Confocal microscopy (Zeiss LSM 780 inverted confocal): Worms were visualized on slides using 10x and 20x objectives and positions fixed using the Zeiss program. Only the head region was located. The objective was then changed to 40x oil and appropriate Z-stack extremes were set. Positions were updated to reflect the new Z-plane and scanning was initiated (approximately 1 hour to 3 hours depending on number or worms and Z-stacks required (depends mainly on differences in agar pad thickness throughout slide)).
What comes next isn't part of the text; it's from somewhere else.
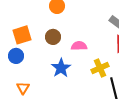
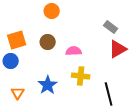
blue star: (61, 68) -> (48, 85), moved
yellow cross: (100, 68) -> (81, 76), moved, turned 30

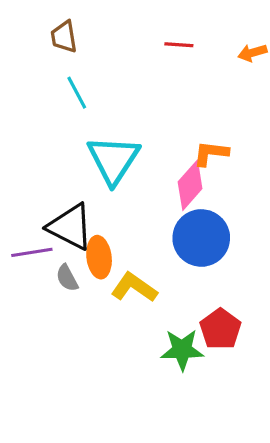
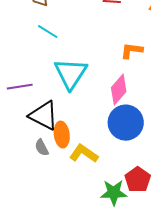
cyan line: (77, 93) -> (48, 32), turned -30
orange L-shape: (211, 153) -> (132, 51), moved
purple line: (32, 252) -> (20, 87), moved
Quantification of puncta: Scans were analyzed in Imaris. Images were processed with background subtraction values of 1 um. Appropriate thresholding was set to generate surfaces for puncta. Settings were kept consistent for all conditions and biological replicates. Punta count per head region and individual puncta surface area (SA) values were analyzed. Statistical analysis was performed using 2-way ANOVA and un-paired, one-tailed t-test.